Dataset excerpts.
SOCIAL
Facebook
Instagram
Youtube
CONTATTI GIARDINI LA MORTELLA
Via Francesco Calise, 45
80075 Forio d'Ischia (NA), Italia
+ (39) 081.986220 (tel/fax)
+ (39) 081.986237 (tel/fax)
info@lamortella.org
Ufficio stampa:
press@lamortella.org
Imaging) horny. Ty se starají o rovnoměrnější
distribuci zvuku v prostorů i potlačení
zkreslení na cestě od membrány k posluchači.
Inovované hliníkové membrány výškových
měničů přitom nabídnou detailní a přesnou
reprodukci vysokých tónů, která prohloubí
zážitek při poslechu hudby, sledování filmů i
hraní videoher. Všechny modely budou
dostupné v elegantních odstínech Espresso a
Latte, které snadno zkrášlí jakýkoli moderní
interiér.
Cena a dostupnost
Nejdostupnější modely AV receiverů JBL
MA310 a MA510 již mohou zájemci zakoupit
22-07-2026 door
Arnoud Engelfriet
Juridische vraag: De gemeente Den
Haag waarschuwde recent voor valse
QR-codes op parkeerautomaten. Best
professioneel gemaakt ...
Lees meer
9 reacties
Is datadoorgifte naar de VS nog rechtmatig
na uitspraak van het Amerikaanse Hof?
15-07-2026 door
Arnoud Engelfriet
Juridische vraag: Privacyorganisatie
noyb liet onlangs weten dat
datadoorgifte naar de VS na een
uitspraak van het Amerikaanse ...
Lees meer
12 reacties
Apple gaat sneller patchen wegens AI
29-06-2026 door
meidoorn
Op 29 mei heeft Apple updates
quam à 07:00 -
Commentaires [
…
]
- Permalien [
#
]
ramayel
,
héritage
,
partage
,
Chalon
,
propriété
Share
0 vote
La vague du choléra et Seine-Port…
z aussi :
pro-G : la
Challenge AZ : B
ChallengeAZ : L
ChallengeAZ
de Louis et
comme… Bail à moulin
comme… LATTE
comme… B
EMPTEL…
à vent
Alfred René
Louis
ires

Problem.
Report every line of the data above that contains the string "vraag" by copying it in full.

Solution to the problem.
Juridische vraag: De gemeente Den
Juridische vraag: Privacyorganisatie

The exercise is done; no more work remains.